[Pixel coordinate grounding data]
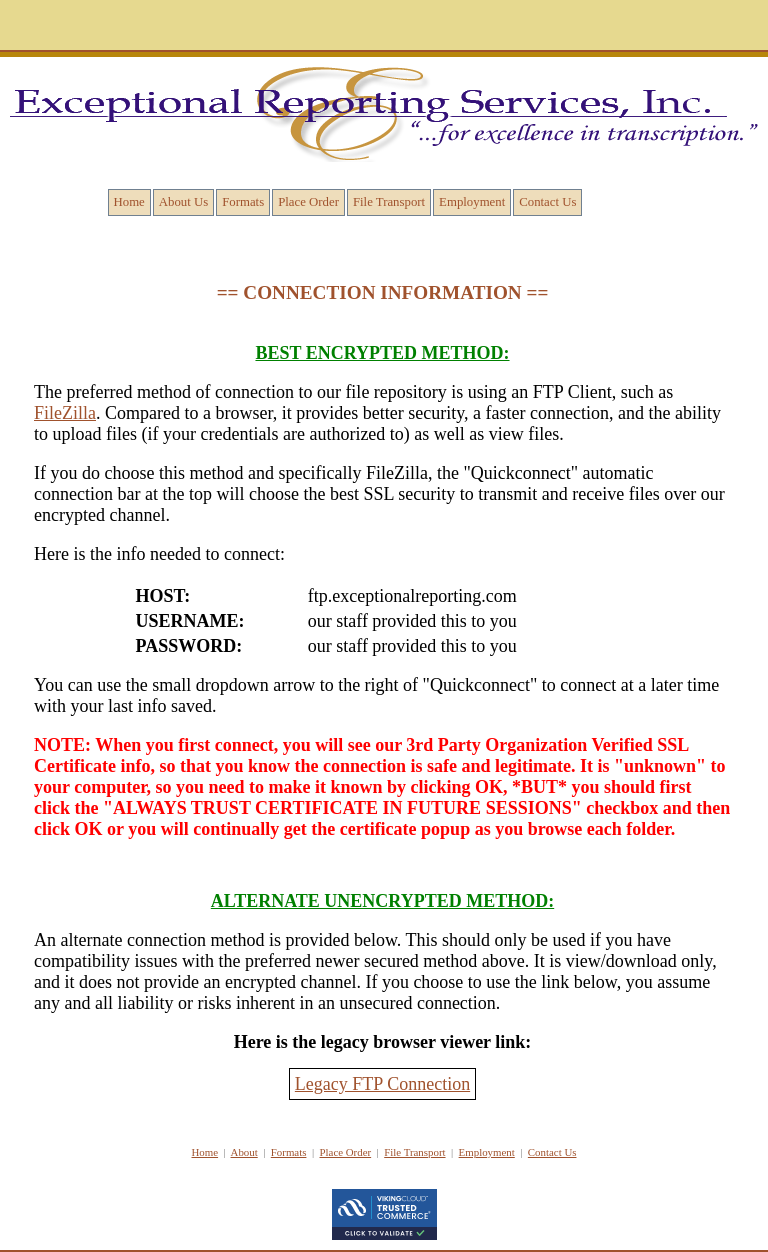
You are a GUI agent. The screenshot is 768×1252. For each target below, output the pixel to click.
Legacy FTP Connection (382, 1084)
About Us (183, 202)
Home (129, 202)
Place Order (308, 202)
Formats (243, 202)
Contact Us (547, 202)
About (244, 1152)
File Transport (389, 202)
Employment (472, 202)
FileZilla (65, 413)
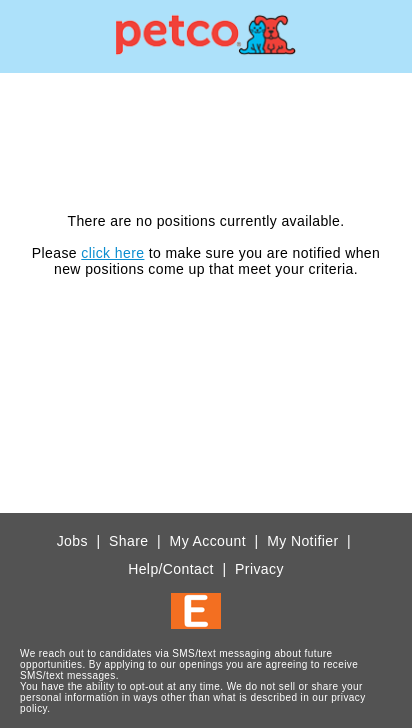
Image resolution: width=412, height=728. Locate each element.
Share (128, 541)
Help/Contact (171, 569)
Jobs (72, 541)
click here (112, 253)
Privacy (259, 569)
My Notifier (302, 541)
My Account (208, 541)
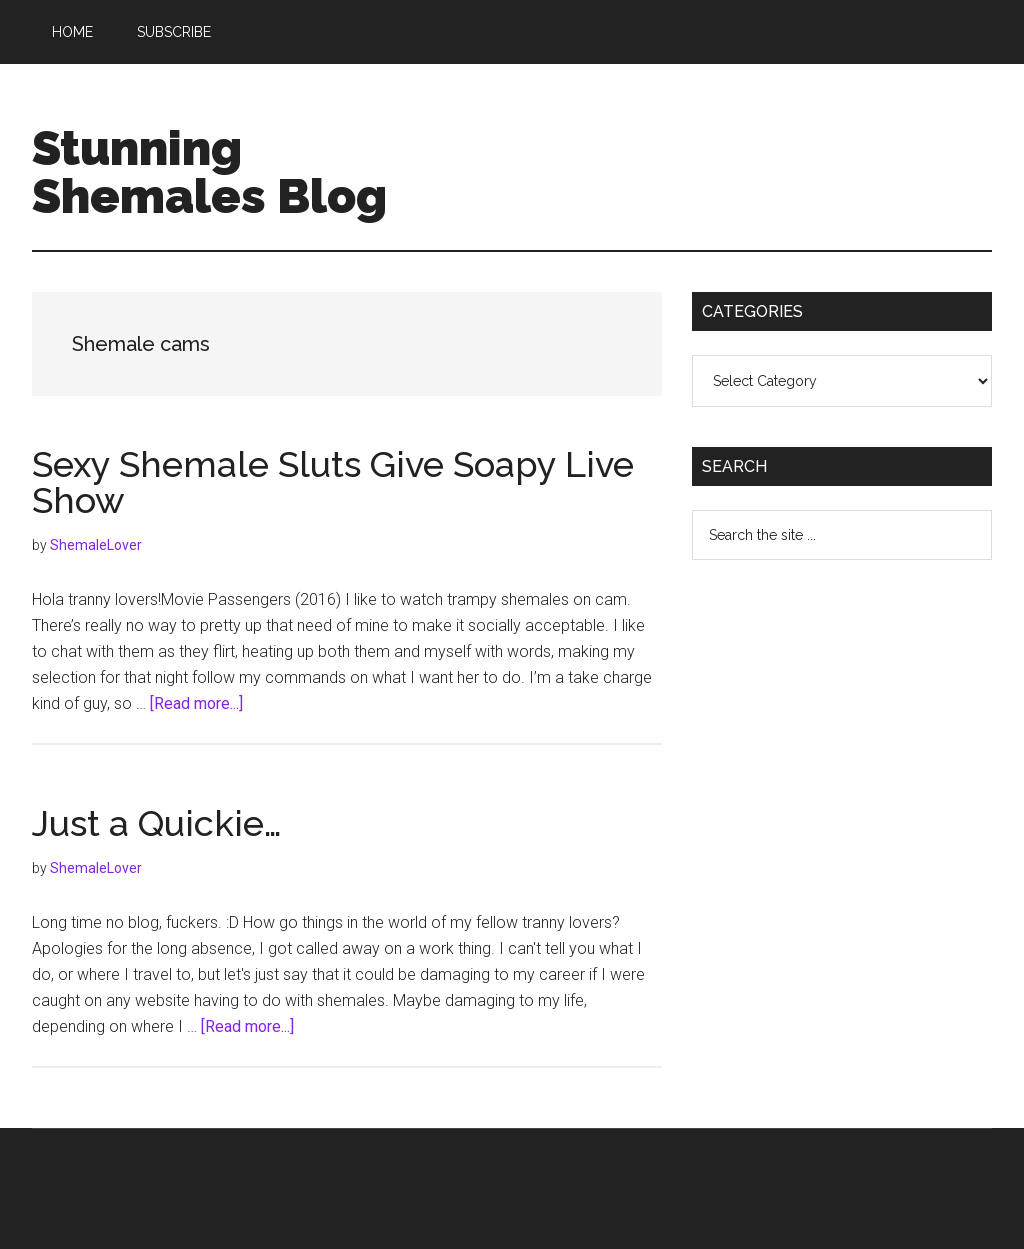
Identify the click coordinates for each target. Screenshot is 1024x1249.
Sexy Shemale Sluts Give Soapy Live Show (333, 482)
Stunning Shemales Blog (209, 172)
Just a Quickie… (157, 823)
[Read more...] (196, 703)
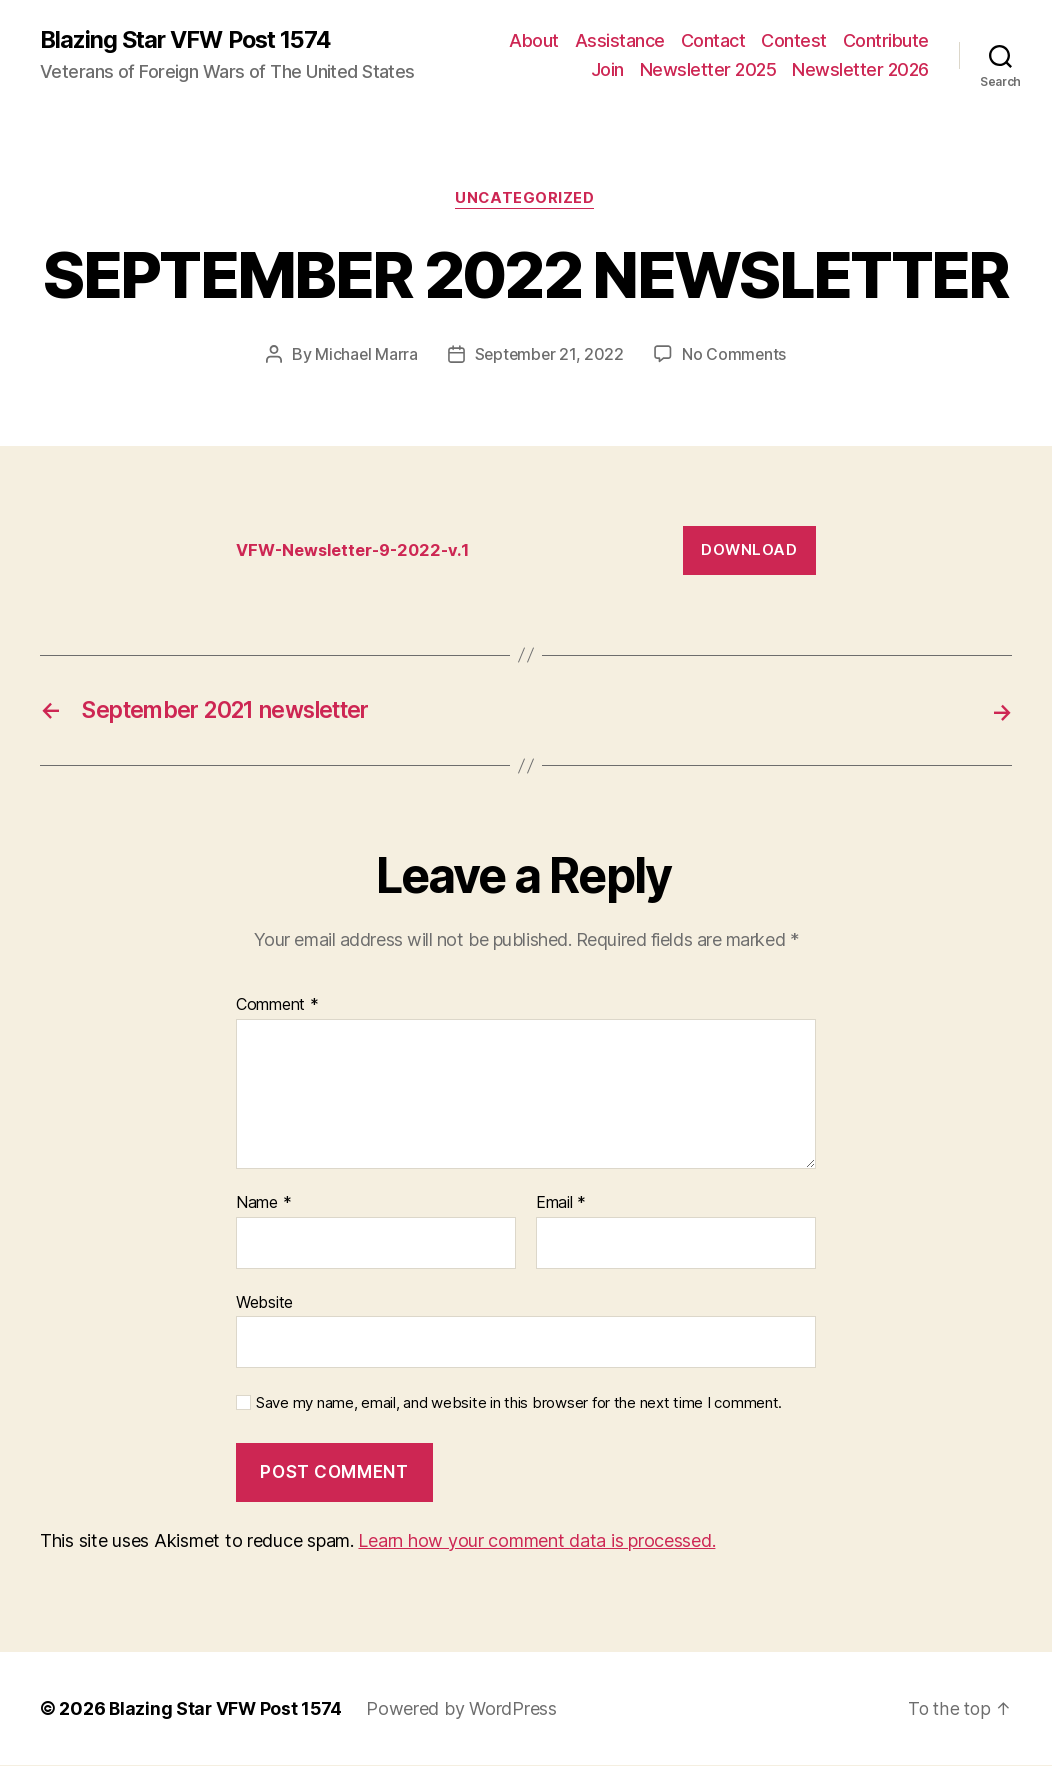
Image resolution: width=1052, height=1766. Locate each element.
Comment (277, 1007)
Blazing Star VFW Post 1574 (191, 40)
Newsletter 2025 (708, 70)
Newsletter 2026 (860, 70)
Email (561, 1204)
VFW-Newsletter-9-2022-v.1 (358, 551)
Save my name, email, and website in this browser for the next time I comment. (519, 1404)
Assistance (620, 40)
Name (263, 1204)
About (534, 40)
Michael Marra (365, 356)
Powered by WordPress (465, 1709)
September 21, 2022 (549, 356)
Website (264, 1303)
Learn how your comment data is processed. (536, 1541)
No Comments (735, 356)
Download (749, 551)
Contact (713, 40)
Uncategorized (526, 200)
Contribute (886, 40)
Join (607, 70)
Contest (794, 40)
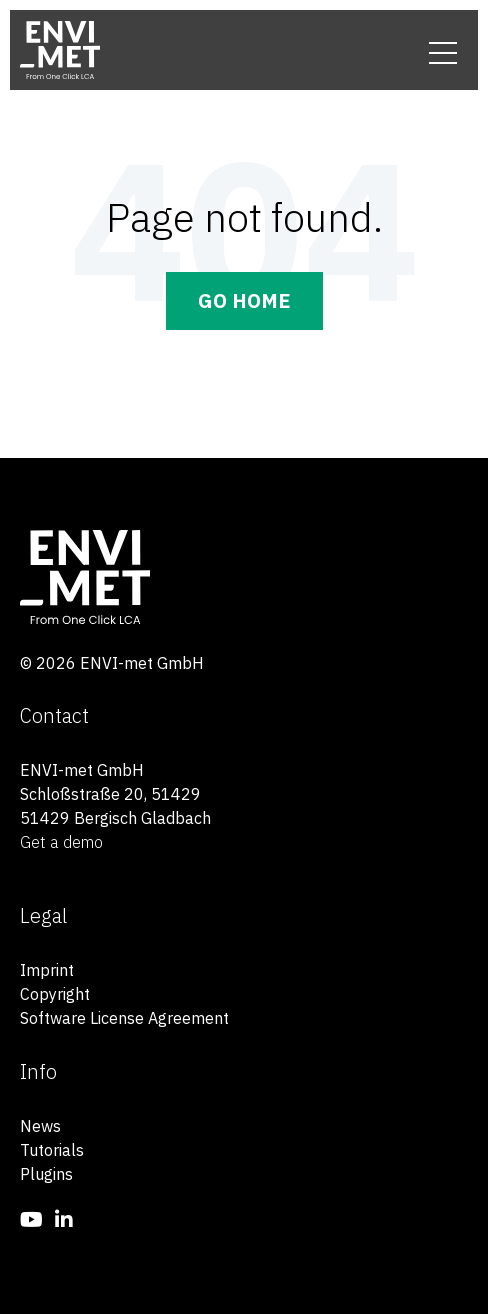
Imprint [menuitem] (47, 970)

**Goal of the exercise**
I need each line of the entries that holds the string "click" located and copied.

**Result of the exercise**
You are a GUI agent. The screenshot is 768×1252. For each target below, output the pixel to click.
click here (112, 253)
Identify the click coordinates for each target. Screenshot is 1024x1249.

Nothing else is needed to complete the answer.